A catfish or pleco would be out of the question as far as I'm concerned as they get huge, and I mean huge. But, in a horse water trough, they probably wouldn't live long enough to get to their full potential either.


----------



## heather313233 (Aug 28, 2018)

I am in Texas, so we rarely get below freezing. I have a 100 gallon trough. Would you recommend 1 or 2 goldfish?


----------



## QtrBel (May 31, 2012)

300 gallon tank. Never cleaned it out. Water was fine. I have a timer on the water so that it ran every day. The timer was adjusted winter to summer so that the tank level would never drop below 1/3. Only problem was one of my drafts loved to catch the fish and swish them in her mouth before spitting them back in the tank. I'm tempted to try again since my shoulder won't let me dump and brush. Daisy would, I am sure, think they were a gift to her.


----------



## Avna (Jul 11, 2015)

heather313233 said:


> I am in Texas, so we rarely get below freezing. I have a 100 gallon trough. Would you recommend 1 or 2 goldfish?

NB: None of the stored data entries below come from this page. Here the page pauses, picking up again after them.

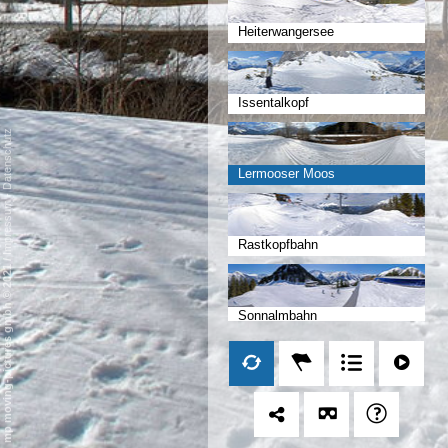
Heiterwangersee
Issentalkopf
Datenschutz
Lermooser Moos
-
Impressum
Rastkopfbahn
/
mp moving-pictures gmbh © 2021
Sonnalmbahn
Marienberg Bahn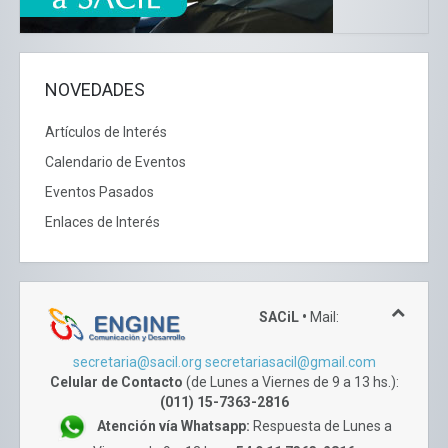
NOVEDADES
Artículos de Interés
Calendario de Eventos
Eventos Pasados
Enlaces de Interés
SACiL •
Mail:
secretaria@sacil.org
secretariasacil@gmail.com
Celular de Contacto
(de Lunes a Viernes de 9 a 13 hs.):
(011) 15-7363-2816
Atención vía Whatsapp:
Respuesta de Lunes a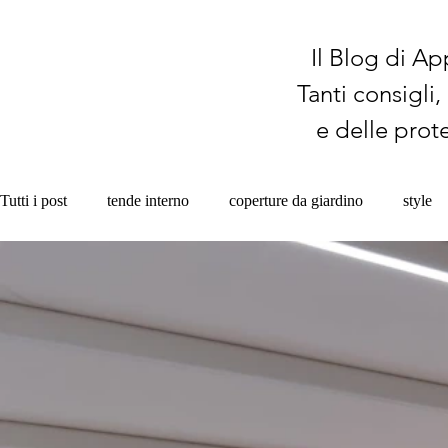
Il Blog di Ap
Tanti consigli
e delle prote
Tutti i post
tende interno
coperture da giardino
style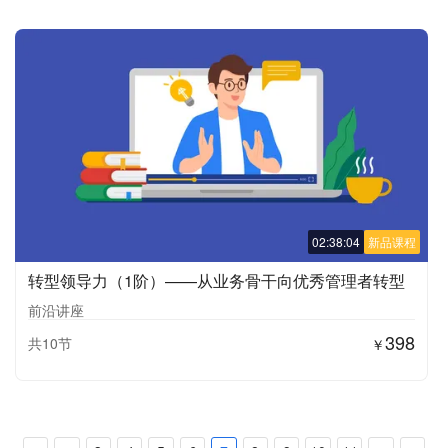
02:38:04
新品课程
转型领导力（1阶）——从业务骨干向优秀管理者转型
前沿讲座
398
共10节
￥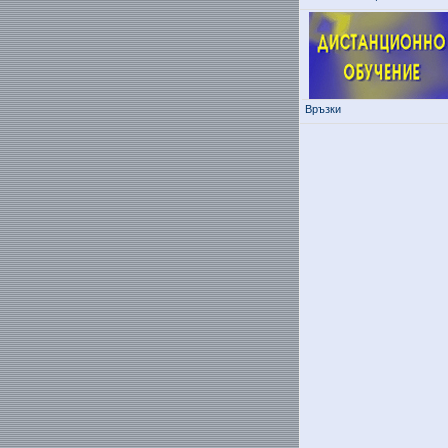
Връзки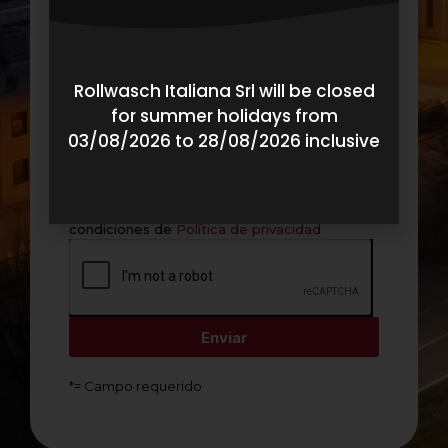
Rollwasch Italiana Srl will be closed
for summer holidays from
03/08/2026 to 28/08/2026 inclusive
He leído y acepto los términos y
condiciones de
Política de privacidad
Enviar
*= Campo requerido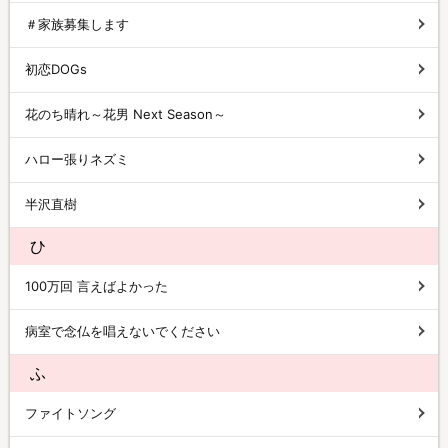
＃家族募集します
初恋DOGs
花のち晴れ～花男 Next Season～
ハロー張りネズミ
半沢直樹
ひ
100万回 言えばよかった
病室で念仏を唱えないでください
ふ
ファイトソング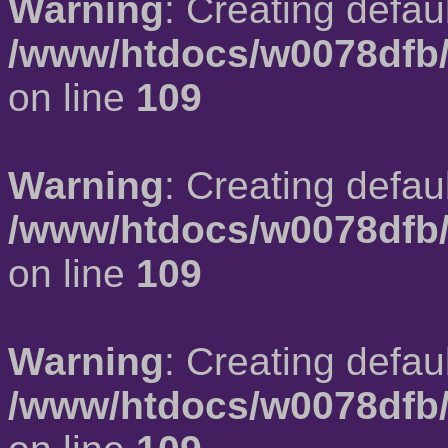
Warning
: Creating defau
/www/htdocs/w0078dfb/
on line
109
Warning
: Creating defau
/www/htdocs/w0078dfb/
on line
109
Warning
: Creating defau
/www/htdocs/w0078dfb/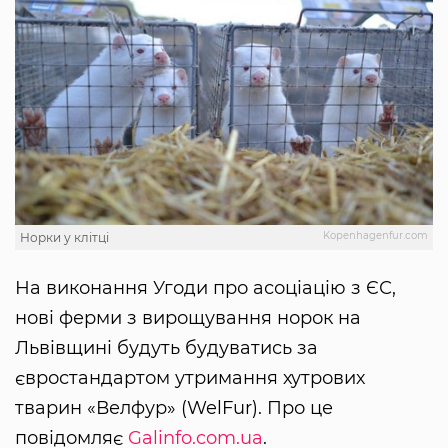
Kopenhagenfur.com
Норки у клітці
На виконання Угоди про асоціацію з ЄС,
нові ферми з вирощування норок на
Львівщині будуть будуватись за
євростандартом утримання хутрових
тварин «Велфур» (WelFur). Про це
повідомляє
Galinfo.com.ua
.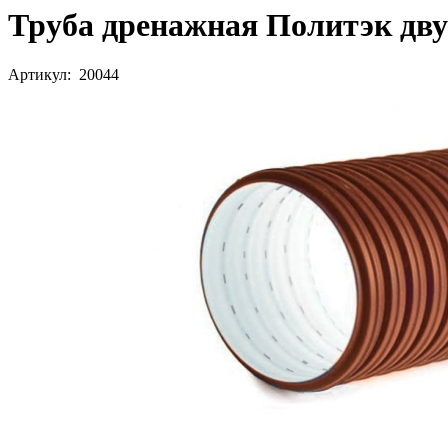
Труба дренажная Политэк дву
Артикул: 20044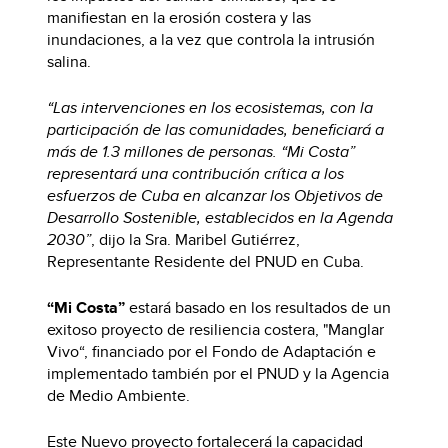
manifiestan en la erosión costera y las
inundaciones, a la vez que controla la intrusión
salina.
“Las intervenciones en los ecosistemas, con la
participación de las comunidades, beneficiará a
más de 1.3 millones de personas. “Mi Costa”
representará una contribución crítica a los
esfuerzos de Cuba en alcanzar los Objetivos de
Desarrollo Sostenible, establecidos en la Agenda
2030”
, dijo la Sra. Maribel Gutiérrez,
Representante Residente del PNUD en Cuba.
“Mi Costa”
estará basado en los resultados de un
exitoso proyecto de resiliencia costera, "Manglar
Vivo“, financiado por el Fondo de Adaptación e
implementado también por el PNUD y la Agencia
de Medio Ambiente.
Este Nuevo proyecto fortalecerá la capacidad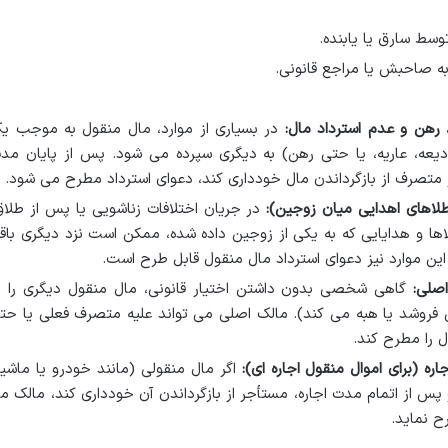
وسط سارق یا یابنده.
ه صاحبش یا مراجع قانونی.
، رهن و عدم استرداد مال:
در بسیاری از موارد، مال منقول به موجب ی
 ودیعه، عاریه، یا حتی رهن) به دیگری سپرده می شود. پس از پایان مد
 متصرف از بازگرداندن مال خودداری کند، دعوای استرداد مطرح می شود.
طلاهای اهدایی میان زوجین):
در جریان اختلافات زناشویی یا پس از طلاق
اها و هدایایی که به یکی از زوجین داده شده، ممکن است نزد دیگری باق
ر این موارد نیز دعوای استرداد مال منقول قابل طرح است.
صلی:
گاهی شخصی بدون داشتن اختیار قانونی، مال منقول دیگری را ب
فروشد یا هبه می کند). مالک اصلی می تواند علیه متصرف فعلی یا حت
ل را مطرح کند.
ره (برای اموال منقول اجاره ای):
اگر مال منقولی (مانند خودرو یا ماشی
و پس از اتمام مدت اجاره، مستأجر از بازگرداندن آن خودداری کند، مالک م
ح نماید.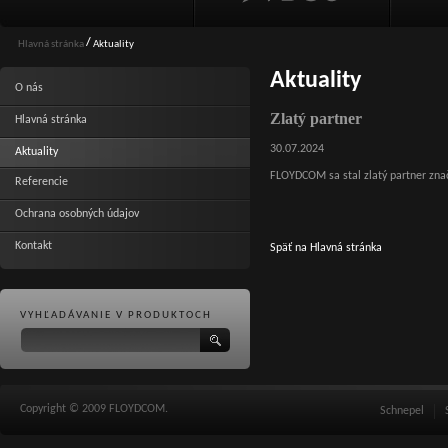
/
Hlavná stránka
Aktuality
Aktuality
O nás
Zlatý partner
Hlavná stránka
30.07.2024
Aktuality
FLOYDCOM sa stal zlatý partner zn
Referencie
Ochrana osobných údajov
Kontakt
Späť na Hlavná stránka
VYHĽADÁVANIE V PRODUKTOCH
Copyright © 2009 FLOYDCOM.
Schnepel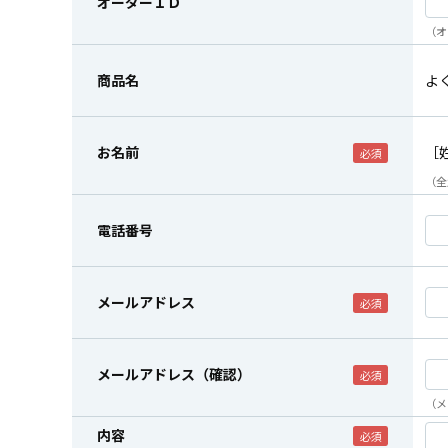
オーダーＩＤ
（オ
商品名
よ
お名前
［
（全
電話番号
メールアドレス
メールアドレス（確認）
（メ
内容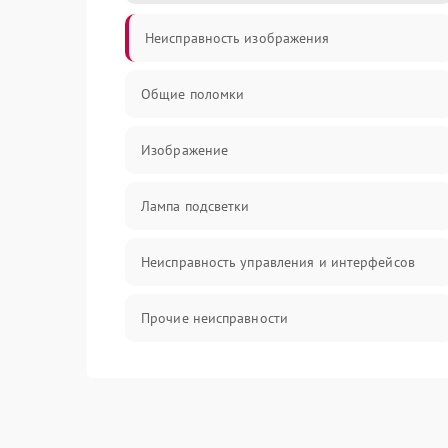
Неисправность изображения
Общие поломки
Изображение
Лампа подсветки
Неисправность управления и интерфейсов
Прочие неисправности
Режим работы
Неисправность звука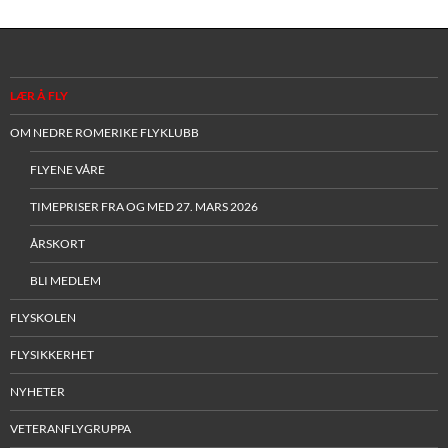
LÆR Å FLY
OM NEDRE ROMERIKE FLYKLUBB
FLYENE VÅRE
TIMEPRISER FRA OG MED 27. MARS 2026
ÅRSKORT
BLI MEDLEM
FLYSKOLEN
FLYSIKKERHET
NYHETER
VETERANFLYGRUPPA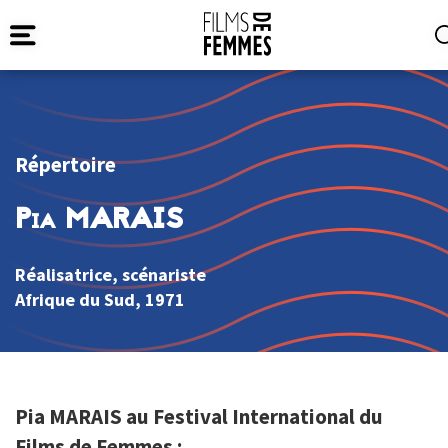
Répertoire
Pia MARAIS
Réalisatrice, scénariste
Afrique du Sud
, 1971
Pia MARAIS au Festival International du
Films de Femmes :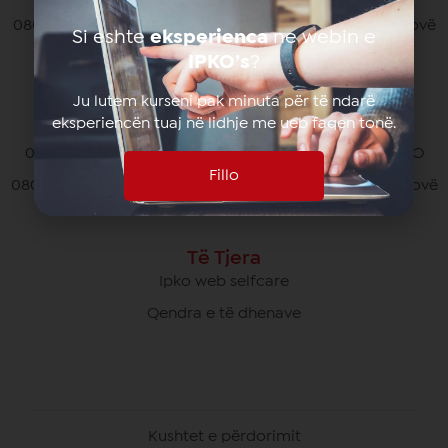
080070070 pa pagesë nga të gjithë operatorët në Kosovë
Si eshte
eksperienca
ne webin e
*770# për thirrjet nga roaming
IPKO’s
?
Ju lutem kurseni pak minuta për të ndarë
eksperiencën tuaj në lidhje me ueb faqen tonë.
Kujdesi Ndaj Klientëve të Biznesit
049/700 900 pa pagesë për thirrjet brenda rrjetit IPKO
Fillo
080070000 pa pagesë nga të gjithë operatorët në Kosovë
Të Tjera
Ipko web selfcare
Qendra e të dhenave
Kushtet e përdorimit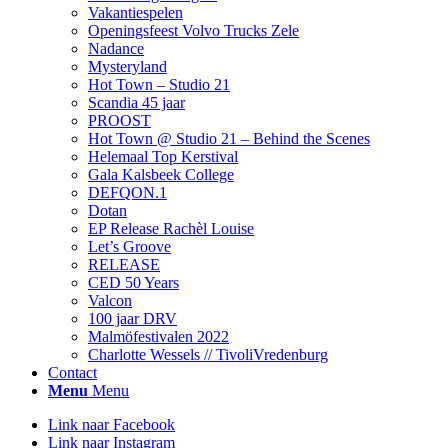
Vakantiespelen
Openingsfeest Volvo Trucks Zele
Nadance
Mysteryland
Hot Town – Studio 21
Scandia 45 jaar
PROOST
Hot Town @ Studio 21 – Behind the Scenes
Helemaal Top Kerstival
Gala Kalsbeek College
DEFQON.1
Dotan
EP Release Rachèl Louise
Let’s Groove
RELEASE
CED 50 Years
Valcon
100 jaar DRV
Malmöfestivalen 2022
Charlotte Wessels // TivoliVredenburg
Contact
Menu
Menu
Link naar Facebook
Link naar Instagram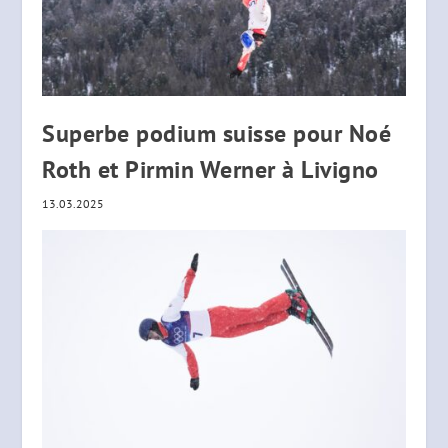
Superbe podium suisse pour Noé
Roth et Pirmin Werner à Livigno
13.03.2025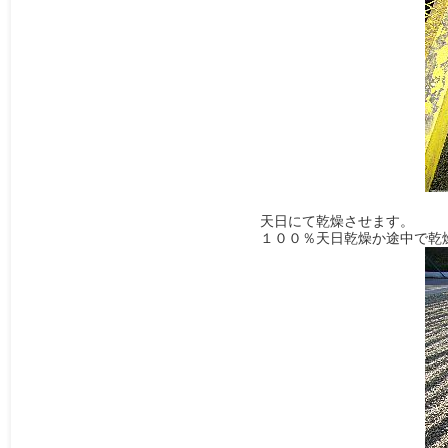
天日にて乾燥させます。
１００％天日乾燥か途中で乾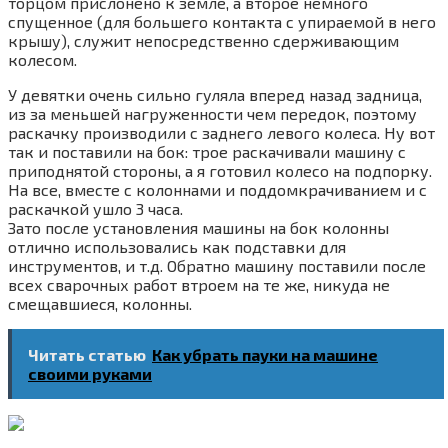
торцом прислонено к земле, а второе немного
спущенное (для большего контакта с упираемой в него
крышу), служит непосредственно сдерживающим
колесом.
У девятки очень сильно гуляла вперед назад задница,
из за меньшей нагруженности чем передок, поэтому
раскачку производили с заднего левого колеса. Ну вот
так и поставили на бок: трое раскачивали машину с
приподнятой стороны, а я готовил колесо на подпорку.
На все, вместе с колоннами и поддомкрачиванием и с
раскачкой ушло 3 часа.
Зато после установления машины на бок колонны
отлично использовались как подставки для
инструментов, и т.д. Обратно машину поставили после
всех сварочных работ втроем на те же, никуда не
смещавшиеся, колонны.
Читать статью
Как убрать пауки на машине
своими руками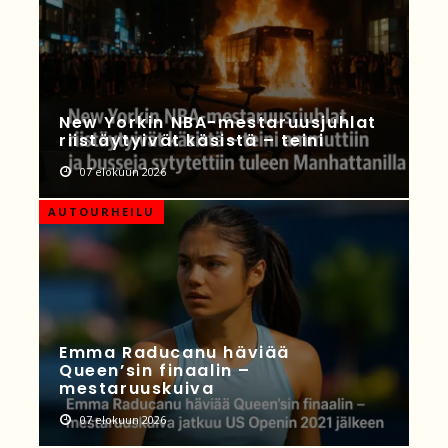
New Yorkin NBA-mestaruusjuhlat
riistäytyivät käsistä – teini
07 elokuun 2026
AUTOURHEILU
Emma Raducanu häviää
Queen’sin finaalin –
mestaruuskuiva
07 elokuun 2026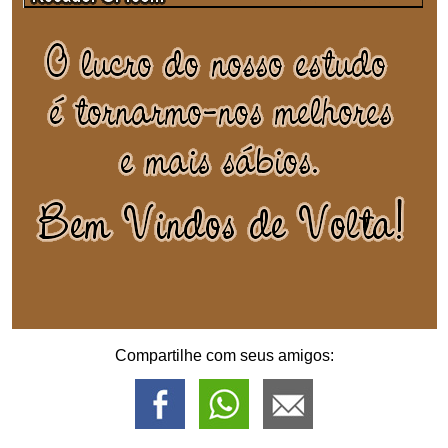
Compartilhe com seus amigos: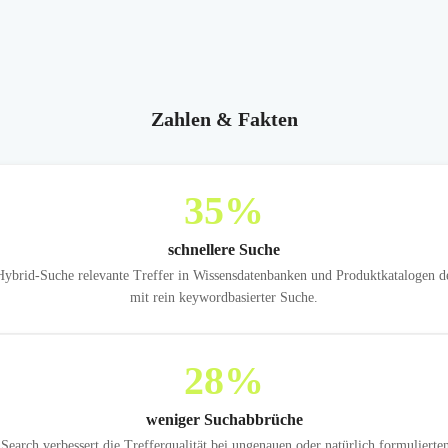
Zahlen & Fakten
35
%
schnellere Suche
rid-Suche relevante Treffer in Wissensdatenbanken und Produktkatalogen deutl
mit rein keywordbasierter Suche.
28
%
weniger Suchabbrüche
earch verbessert die Trefferqualität bei ungenauen oder natürlich formulierte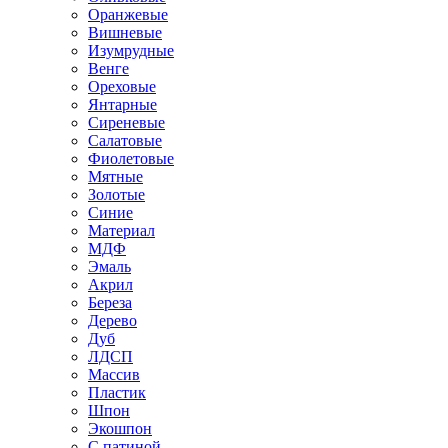
Оранжевые
Вишневые
Изумрудные
Венге
Ореховые
Янтарные
Сиреневые
Салатовые
Фиолетовые
Мятные
Золотые
Синие
Материал
МДФ
Эмаль
Акрил
Береза
Дерево
Дуб
ЛДСП
Массив
Пластик
Шпон
Экошпон
С патиной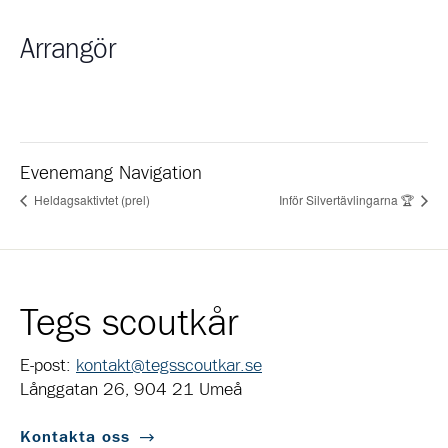
Arrangör
Evenemang Navigation
Heldagsaktivtet (prel)
Inför Silvertävlingarna 🏆
Tegs scoutkår
E-post:
kontakt@tegsscoutkar.se
Långgatan 26, 904 21 Umeå
Kontakta oss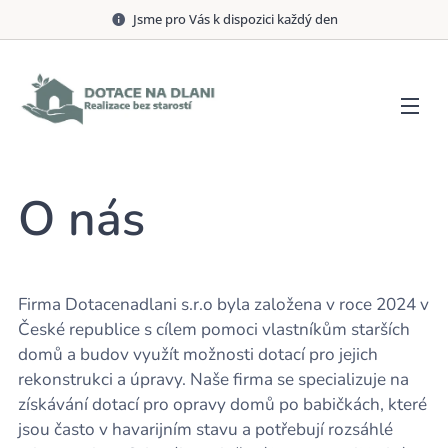
Jsme pro Vás k dispozici každý den
O nás
Firma Dotacenadlani s.r.o byla založena v roce 2024 v
České republice s cílem pomoci vlastníkům starších
domů a budov využít možnosti dotací pro jejich
rekonstrukci a úpravy. Naše firma se specializuje na
získávání dotací pro opravy domů po babičkách, které
jsou často v havarijním stavu a potřebují rozsáhlé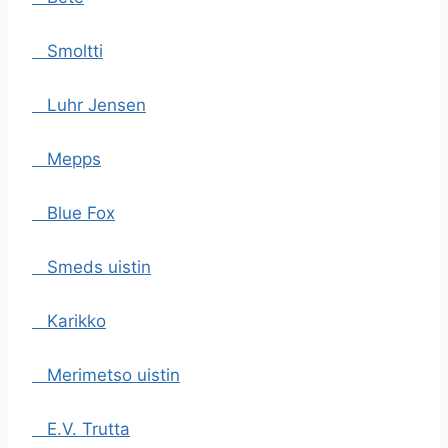
Smoltti
Luhr Jensen
Mepps
Blue Fox
Smeds uistin
Karikko
Merimetso uistin
E.V. Trutta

I always get three because two is company and one always dies or disappears. Same philosophy as I have with chickens.


----------



## SilverMaple (Jun 24, 2017)

Right now there are two fish in our 300-gallon tank. The tank is inside the run-in shed so it doesn't get too slimy with algae, and is drained and cleaned 2-3 times per year (more often if someone poops in it or it's obviously dirty). A neighbor with a stocked pond brought over a couple this spring. Once it starts getting cold this fall or they start making the tank dirtier rather than cleaner, he'll come get them and return them to his deep pond. They were a couple of inches long when they arrived, and are about 6" long now. The horses watch them but don't mind them. The cats think they're fascinating. The fish enjoy having a couple of cement blocks sunk in the tank for them to hide from the cats and the evening sun, and the blocks also keep the cats who fall in trying to catch them from drowning as they can climb up and get out. The tank doesn't seem any cleaner or dirtier than usual, but the idea was for them to eat mosquito larvae and so far, that seems to be working


----------



## farmpony84 (Apr 21, 2008)

I've done goldfish and catfish. I put them in to keep the mosquito larvae down. I had to add water everyday to keep it fresh because I didn't have a pump but they did great for 12 cent goldfish. It was hard though when I wanted to scrub the tub because I had to hand dump the water (with a bucket) to get it low enough to net them into another bucket. Other than that they worked great. It gets really cold here so I bring them in at the end of the summer. I had one that lasted several years. He was huge when he finally croaked on me. I was amazed because the cheap feeder fish just look like guppies when you buy them but he got so big and had the prettiest fins....


----------



## heather313233 (Aug 28, 2018)

Thank you all for the input. I think I'm going to put 2-3 feeder fish in each of my 100 gallon water troughs and see how that works. If it doesn't help after the first round I may try catfish.


----------